Demain, vous aurez le pouvoir.

Lire l'article de Serge Enderlin dans LIbération :Le populiste et xénophobe Blocher emporte la Suisse
Où s’arrêtera le vent mauvais du populisme alpin de Christoph Blocher ? Les élections législatives d’hier ont permis à l’UDC (la peu centriste Union démocratique du centre), de renforcer sa position de première force politique du pays acquise en 1999. Le parti de droite dure du tribun zurichois, ministre de la Justice et de la Police de la Confédération, effectue notamment une percée spectaculaire en Suisse romande : il devient la première formation dans les cantons de Vaud et Genève, où il détrône le Parti socialiste...
Dans le Monde, Agathe Duparc écrit:
...Encarts dans les journaux, manifestations, stands, affiches placardées sur tous les murs – dont celle, xénophobe, des moutons blancs boutant hors de Suisse l'"étranger criminel" symbolisé par un mouton noir –, l'UDC aura inondé le pays de ses messages. Avec l'appui constant du charismatique conseiller fédéral Christoph Blocher, qui, jetant par-dessus bord les règles politiques helvétiques, s'est plus comporté en chef de parti qu'en ministre de la justice et de la police...
Dans le Figaro, François Hauter correspondant s'est promené en Gruyère pour tenter d'expliquer cette tentation isolationiste:
Cette image éventuelle d'une Suisse xénophobe épouvante deux Helvètes sur trois, qui ne se reconnaissent pas dans la projection d'un pays recroquevillé sur lui-même, hostile à l'Europe et au tiers-monde.
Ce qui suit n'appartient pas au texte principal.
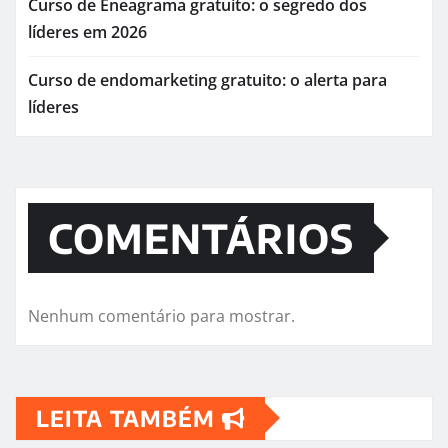
Curso de Eneagrama gratuito: o segredo dos
líderes em 2026
Curso de endomarketing gratuito: o alerta para
líderes
COMENTÁRIOS
Nenhum comentário para mostrar.
LEITA TAMBÉM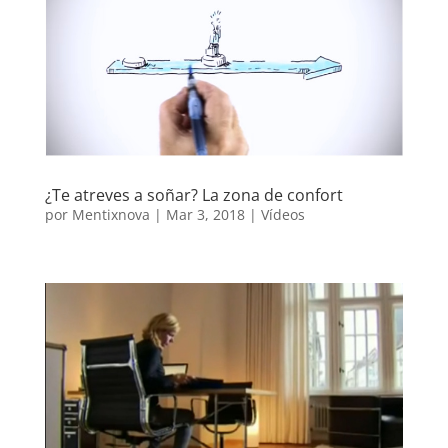
¿Te atreves a soñar? La zona de confort
por
Mentixnova
|
Mar 3, 2018
|
Vídeos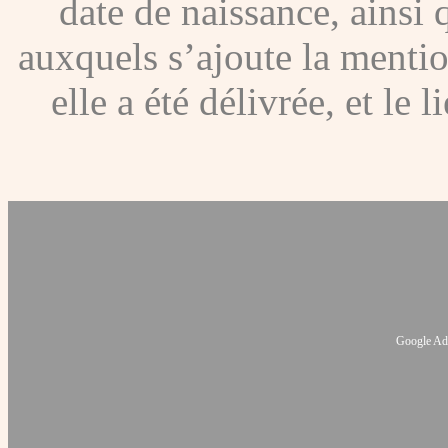
date de naissance, ainsi q
auxquels s’ajoute la menti
elle a été délivrée, et le
Google Ads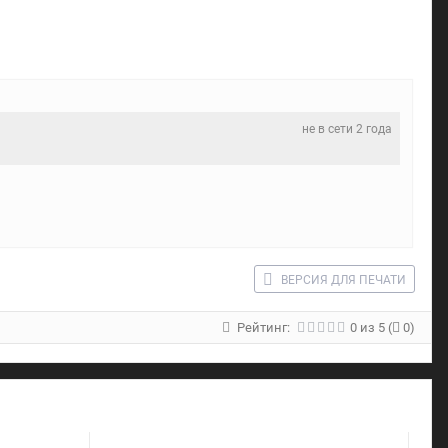
не в сети 2 года
ВЕРСИЯ ДЛЯ ПЕЧАТИ
Рейтинг:
0
из
5
(
0)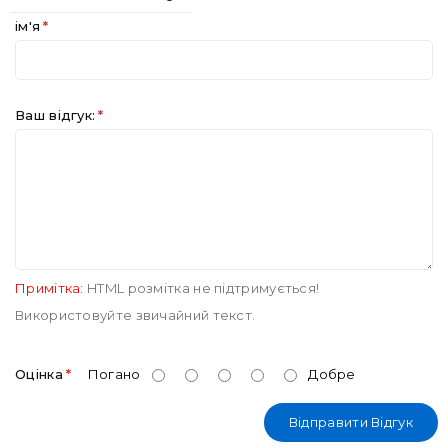
ім'я
Ваш відгук:
Примітка:
HTML розмітка не підтримується!
Використовуйте звичайний текст.
Оцінка
Погано
Добре
Відправити Відгук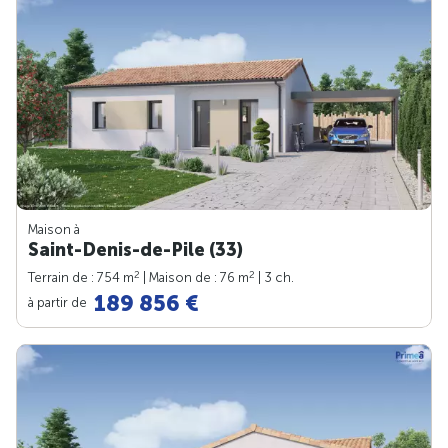
Maison à
Saint-Denis-de-Pile (33)
2
2
Terrain de : 754 m
| Maison de : 76 m
| 3 ch.
189 856 €
à partir de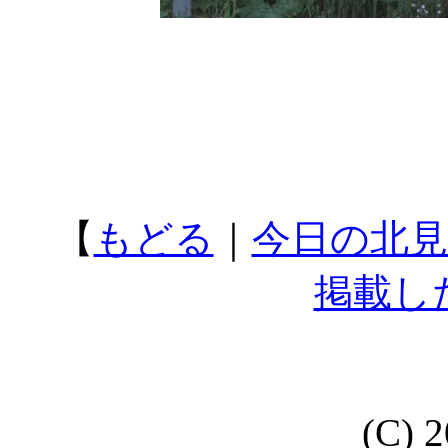
【
もどる
｜
今日の北見
掲載し
(C) 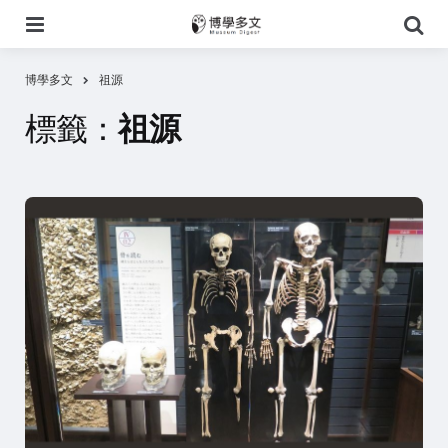
選
搜
單
尋
博學多文
祖源
標籤：
祖源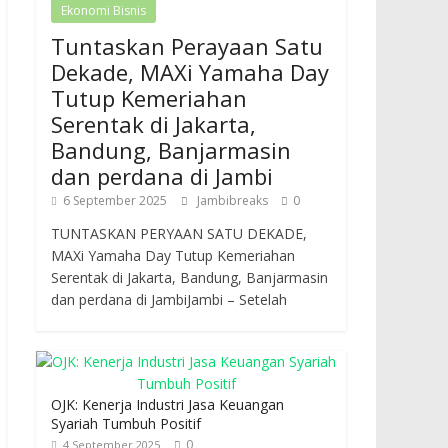
Ekonomi Bisnis
Tuntaskan Perayaan Satu
Dekade, MAXi Yamaha Day
Tutup Kemeriahan
Serentak di Jakarta,
Bandung, Banjarmasin
dan perdana di Jambi
6 September 2025
Jambibreaks
0
TUNTASKAN PERYAAN SATU DEKADE,
MAXi Yamaha Day Tutup Kemeriahan
Serentak di Jakarta, Bandung, Banjarmasin
dan perdana di JambiJambi – Setelah
OJK: Kenerja Industri Jasa Keuangan
Syariah Tumbuh Positif
0
4 September 2025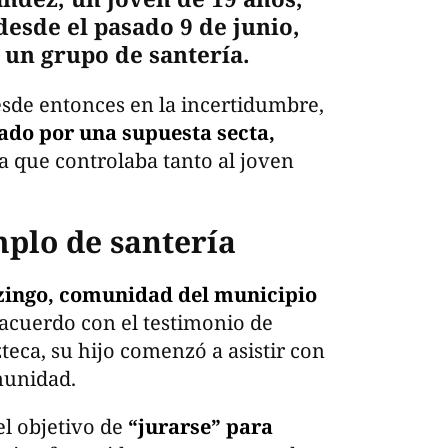
esde el pasado 9 de junio,
 un grupo de santería.
sde entonces en la incertidumbre,
tado por una supuesta secta,
 que controlaba tanto al joven
mplo de santería
ingo, comunidad del municipio
acuerdo con el testimonio de
teca, su hijo comenzó a asistir con
munidad.
el objetivo de
“jurarse” para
D'abord, font-ils valoir, parce que l'économie suisse repose sur l'immigration et ne survivrait pas à l'isolement. L'art des Suisses a toujours été d'attirer des familles ayant l'esprit d'entreprise. Les industries horlogères furent fondées par ce peuple protestant français dont le Roi-Soleil estimait pouvoir se passer. Même chose pour la banque genevoise. La chimie démarra avec des Français et des Allemands.
Sur 20Mn.fr on peut lire "L'UDC (parti populiste d'extrême droite, Union démocratique du centre), se place en première formation politique du pays, avec 29% des voix."
En Belgique la RTBF constate "le parti populiste et xénophobe conforte sa position"
Voir la séquence vidéo d'Euronews consacrée à ces élections
Radio Canada reprend le même message :L'Union démocratique du centre (UDC), un parti nationaliste et aux positions xénophobes, a remporté dimanche les élections générales en Suisse, selon les premiers résultats rendus publics.
En Algérie, le quotidien la Liberté titre Élections générales en Suisse
La peste brune dans le légendaire pays neutre

Dans la presse anglo-saxonne, les commentaires sont aussi très clairs.
Dans le New York Times, Nick Cummins-Bruce qualifie l'UDC de part d'extrême droite.
After a campaign widely criticized as racist, Switzerland’s far-right Swiss People’s Party strengthened its position as the biggest single party in Parliament in a general election on Sunday, according to a projection after voting ended.
La dépêche de l'Associated Press qui est généralement reprise telle quelle par des centaines de quotidiens locaux tiens le même discours, mais relève aussi que le premier conseiller national noir a été élu à cette occasion:
The People's Party claims foreigners are responsible for much of the crime in the country. In the campaign, the People's Party called for a law to throw out entire immigrant families if a child violates Swiss laws -- the most recent variation of the party's anti-foreigner theme...But although many saw the campaign as tainted by racism or xenophobia, the Swiss also elected their first black parliament member Sunday.
En Grande-Bretagne, le Guardian, quotidien de référence dit:Switzerland's rightwing People's party, accused of racism and fanning Islamophobia, strengthened its position as the country's leading political force yesterday, gaining more than 2 percentage points to win a general election for the second time in a row, according to projections
The Independent poursuit ses articles qui analysent les tendances centripètes de la Suisse
En Espagne, même chose de la part d'El Pais le dernier article est titré BLocher accusé de racisme et xénophobie gagne les élections et 62 députés
En Allemagne, Le Spiegel est très mesuré, selon lui pas grand chose va changer... Même approche de la part de Die Zeit qui n'utilise aucun des substantifs qui font peur (racisme, xénophobie) mais parle d'un choix conservateur et europhobe
Pour consulter l'ensemble des réactions internationales depuis 2mois, cliquer sur ce lien

Ricardo Lumengo élu


Lumengo Ricardo

Pour la première fois, un Noir entre au Conseil national. Ancien requérant d'asile, Ricardo Lumengo a été élu dans le canton de Berne sous les couleurs socialistes. Agé de 45 ans, le juriste siège actuellement au Grand Conseil bernois et au Conseil de Ville de Bienne.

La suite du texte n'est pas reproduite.